中世における「不孝」
出典: フリー百科事典『ウィキペディア(Wikipedia)』 (2022/01/04 08:35 UTC 版)
中世においては、律令法とも現代のものとも違い、父母(祖父母)側より子(孫)に対して関係を絶つ行為を指す。 公家法と武家法では条件が一部異なるが、教令違反・孝養の欠如あるいは不始末・向背(命令・指示違反)・不行跡・敵対行為などの非行行為の存在が挙げられ、具体的な証拠がなくても父母(祖父母)側の主張によって認められた。

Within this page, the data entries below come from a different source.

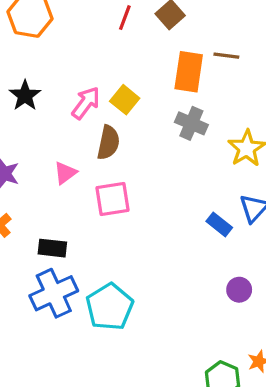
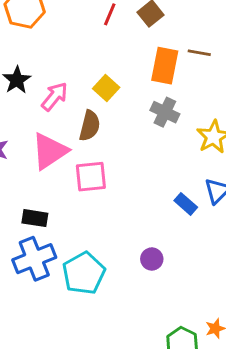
pink arrow: (86, 103) -> (55, 96), moved
pink triangle: (65, 173) -> (50, 151), size x1.8
purple circle: (239, 290) -> (152, 259), moved

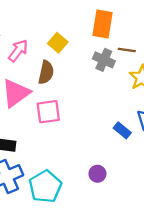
brown line: (199, 53) -> (127, 50), moved

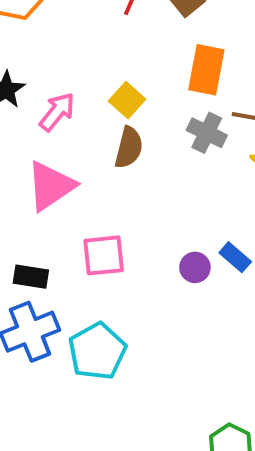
brown semicircle: (46, 72) -> (129, 148), moved
pink square: (48, 112) -> (104, 255), moved
purple circle: (97, 174) -> (195, 267), moved

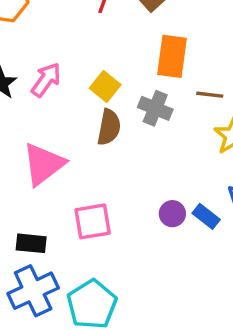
pink arrow: (57, 112) -> (46, 80), moved
gray cross: (207, 133) -> (155, 108), moved
purple circle: (195, 267) -> (172, 214), moved

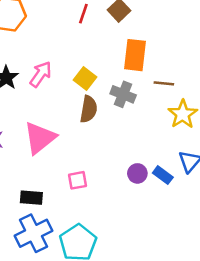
pink square: (93, 221) -> (77, 180), size x0.7

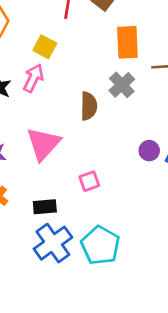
yellow square: (85, 79) -> (45, 47), moved
gray cross: (123, 94) -> (122, 85), turned 35
purple circle: (137, 173) -> (149, 151), moved

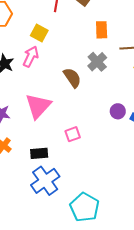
orange rectangle: (127, 42) -> (102, 30), size x0.7
brown semicircle: (89, 106) -> (72, 78), turned -35
cyan pentagon: (100, 245) -> (85, 207), moved

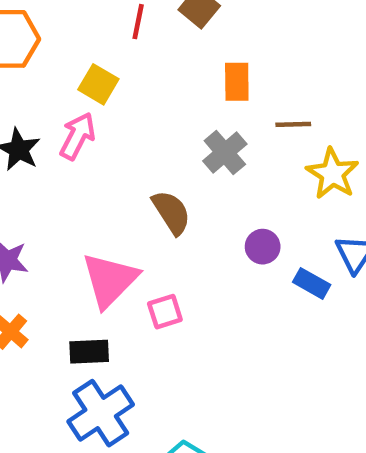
brown semicircle: (72, 78) -> (171, 212), moved
pink triangle: (38, 106) -> (110, 280), moved
purple circle: (118, 111) -> (263, 247), moved

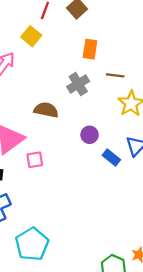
yellow square: (98, 84) -> (31, 36), moved
brown semicircle: (171, 212) -> (46, 110), turned -55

不孝と認定された子は家から放逐され、嫡子としての家督継承権や財産の相続権なども全て剥奪され、既に分与・継承された財産は没収されて父母(祖父母)のもとに戻された(悔返)。 なお、義絶もほぼ同一であるが、父母(祖父母)側は内外にその事実を公表して証拠となる義絶状を作成すること、子(孫)が犯罪を犯しても連座の対象にならないことに違いがあった。もっとも、南北朝時代には単なる不孝でも死後の紛糾を避けるために証拠文書などの作成が必要となり、不孝は義絶の別称となった。更に室町時代に入ると、本来は主従間の関係断絶行為であった勘当という行為が家族内にも適用されて不孝・義絶と同じ法的効果をもたらすようになり、不孝という言葉は使われなくなった。そのため、江戸時代以後は父母(祖父母)が子(孫)との関係を絶つことを「勘当」、それ以外の親族による縁戚関係断絶行為一般を「義絶」と称するようになった。